The notice made by G.F. Lungershausen and O.A. Rakovets about the diluvial origin of giant ripple marks in Kuray was denied by E.V. Deviatkin,[12] who referred to an oral conclusion made by E.V. Shantser and wrote that the large ripple marks in Kuray Basin were results of heavy erosional processing of a huge fluvioglacial fan. M.V. Petkevich expressed a similar opinion in her candidate thesis. She believed that the ridged relief on the right bank of the Tetio River in Kuray Basin was a washed proluvial fan.[13]

Every single diagnostic sign of the giant ripples given in the corresponding section contradict this theory, especially the cross-layered texture of the sediments in the ripple marks which correlates with their morphology and the regular asymmetry of their slopes at all the locations. The petrography composition of the coarse-fragmental material in the ripple marks witnesses also against this hypothesis, it is alien to the bed rock of the basins of the Tetio and the Aktru rivers.

In addition, G.G. Rusanov[14] found malachite, axinite, sillimanite and cinnabar in the schlichs of the ripple marks in Kuray Basin, which are characteristic of the Kuray Ridge but not found in the schlichs of the end moraines of the Tetio River, the latter adjoining the fields of the giant ripples. Cinnabar is a heavy, fragile and quickly worn mineral. That is why, as G.G. Rusanov remarks, it cannot be carried away from its original source farther than over first hundreds of metres. Over longer distances this mineral can be transported only in suspension state. At the same time, galena, which is very characteristic of the moraines of the Tetio and the Aktru Valleys, is not found in the ripple sediments.
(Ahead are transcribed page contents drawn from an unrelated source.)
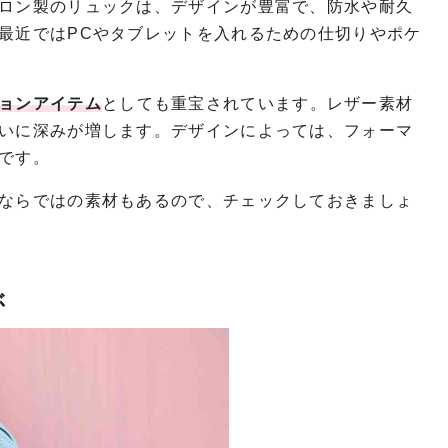
ロン製のリュックは、デザインが豊富で、防水や耐久
最近ではPCやタブレットを入れるための仕切りやポケ
ョンアイテム
としても重宝されています。レザー素材
いに深みが増します。デザインによっては、フォーマ
です。
ならではの素材もあるので、チェックしておきましょ
ぶ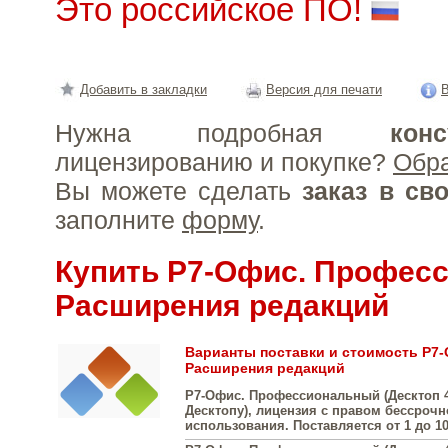
Это российское ПО!
Добавить в закладки
Версия для печати
В
Нужна подробная
конс
лицензированию и покупке?
Обр
Вы можете сделать
заказ в св
заполните
форму
.
Купить Р7-Офис. Профес
Расширения редакций
Варианты поставки и стоимость Р7
Расширения редакций
Р7-Офис. Профессиональный (Десктоп 4
Десктопу), лицензия с правом бессрочн
использования. Поставляется от 1 до 1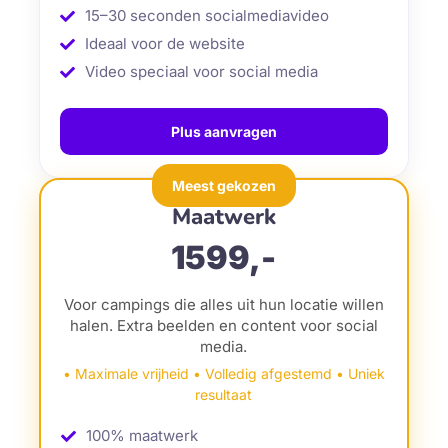
15–30 seconden socialmediavideo
Ideaal voor de website
Video speciaal voor social media
Plus aanvragen
Meest gekozen
Maatwerk
1599,-
Voor campings die alles uit hun locatie willen
halen. Extra beelden en content voor social
media.
• Maximale vrijheid • Volledig afgestemd • Uniek
resultaat
100% maatwerk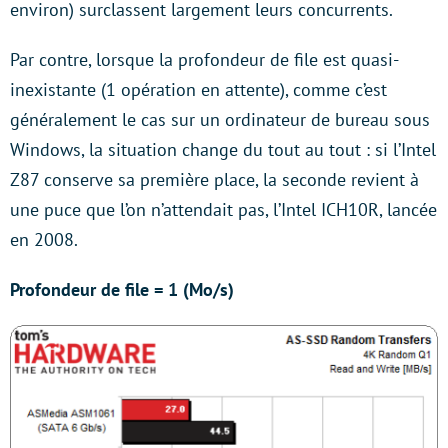
environ) surclassent largement leurs concurrents.
Par contre, lorsque la profondeur de file est quasi-
inexistante (1 opération en attente), comme c’est
généralement le cas sur un ordinateur de bureau sous
Windows, la situation change du tout au tout : si l’Intel
Z87 conserve sa première place, la seconde revient à
une puce que l’on n’attendait pas, l’Intel ICH10R, lancée
en 2008.
Profondeur de file = 1 (Mo/s)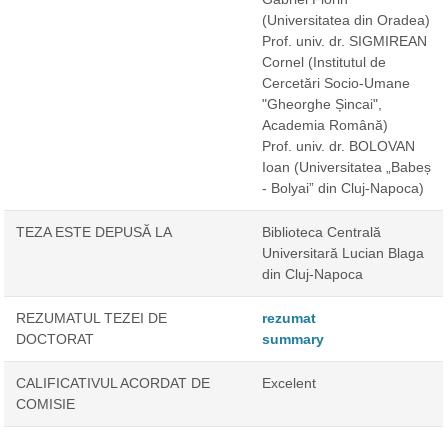
(Universitatea din Oradea)
Prof. univ. dr. SIGMIREAN
Cornel
(Institutul de
Cercetări Socio-Umane
"Gheorghe Șincai",
Academia Română)
Prof. univ. dr. BOLOVAN
Ioan
(Universitatea „Babeș
- Bolyai” din Cluj-Napoca)
TEZA ESTE DEPUSĂ LA
Biblioteca Centrală
Universitară Lucian Blaga
din Cluj-Napoca
REZUMATUL TEZEI DE
rezumat
DOCTORAT
summary
CALIFICATIVUL ACORDAT DE
Excelent
COMISIE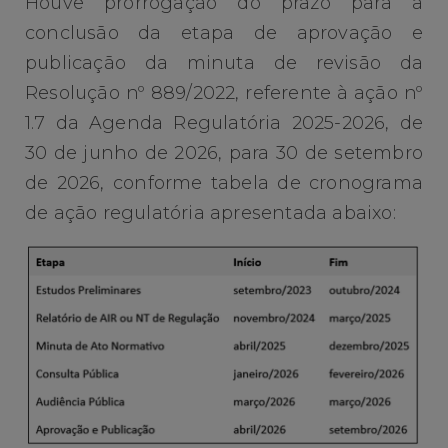
Houve prorrogação do prazo para a
conclusão da etapa de aprovação e
publicação da minuta de revisão da
Resolução nº 889/2022, referente à ação nº
1.7 da Agenda Regulatória 2025-2026, de
30 de junho de 2026, para 30 de setembro
de 2026, conforme tabela de cronograma
de ação regulatória apresentada abaixo:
Hence, pebble deposits adjoining the end moraines of the Tetio cannot be fluvioglacial or proluvial formations of the meltwater from the glaciers of the Aktru and the Tetio.
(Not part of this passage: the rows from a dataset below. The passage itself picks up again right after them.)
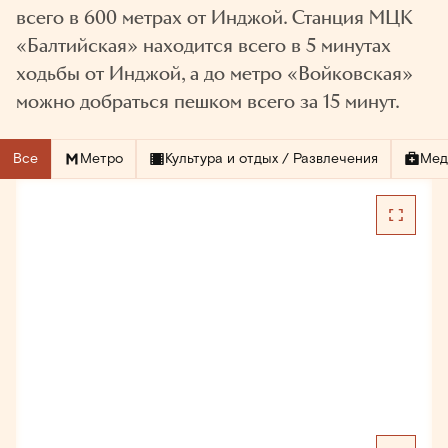
всего в 600 метрах от Инджой. Станция МЦК
«Балтийская» находится всего в 5 минутах
ходьбы от Инджой, а до метро «Войковская»
можно добраться пешком всего за 15 минут.
Все
Метро
Культура и отдых / Развлечения
Мед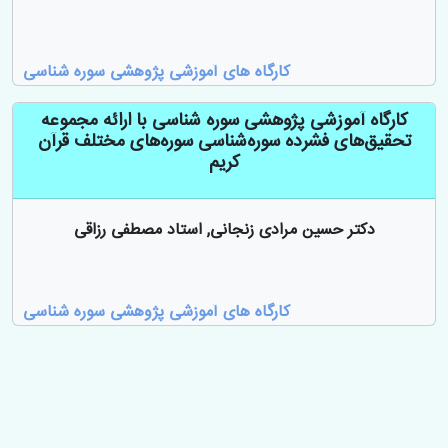
کارگاه های آموزشی پژوهشی سوره شناسی
کارگاه آموزشی پژوهشی سوره شناسی با ارائه مجموعه
تحقیق‌های فشرده سوره‌شناسی سوره‌های مختلف قرآن
کریم
دکتر حسین مرادی زنجانی, استاد مصطفی رزاقی
کارگاه های آموزشی پژوهشی سوره شناسی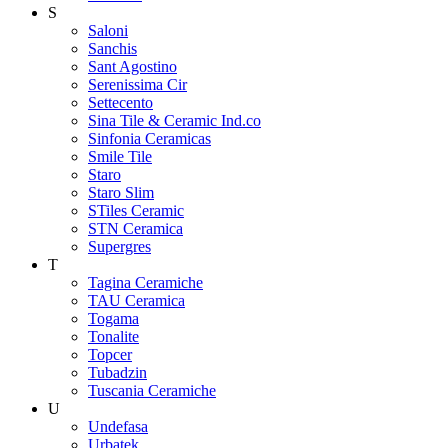
S
Saloni
Sanchis
Sant Agostino
Serenissima Cir
Settecento
Sina Tile & Ceramic Ind.co
Sinfonia Ceramicas
Smile Tile
Staro
Staro Slim
STiles Ceramic
STN Ceramica
Supergres
T
Tagina Ceramiche
TAU Ceramica
Togama
Tonalite
Topcer
Tubadzin
Tuscania Ceramiche
U
Undefasa
Urbatek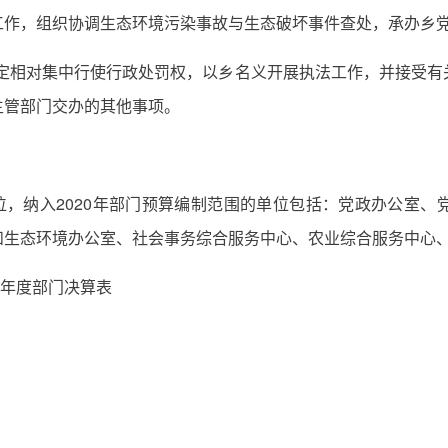
工作，组织协调生态环境污染事故与生态破坏事件查处，承办乡
定相对集中行使行政处罚权，以乡名义开展执法工作，并接受有
主管部门交办的其他事项。
，纳入2020年部门预算编制范围的单位包括：党政办公室、
和生态环境办公室、社会事务综合服务中心、农业综合服务中心
9年度部门决算表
At that time P.A. Okishev flatly disagreed with his predecessors and contemporaries. He argued that the proofs of the erosional extension of a vast fluvioglacial fan here (in Kuray Basin) are unconvincing. In 1970 P.A. Okishev put forward the idea that the giant current ripple marks in Kuray depression are "inversional formations". "The ridges presently expressed in the relief used to accumulate as channel sediments within above-glacial floods of a vast flat glacial field and projected afterwards onto the substratum" (,[15] p. 49).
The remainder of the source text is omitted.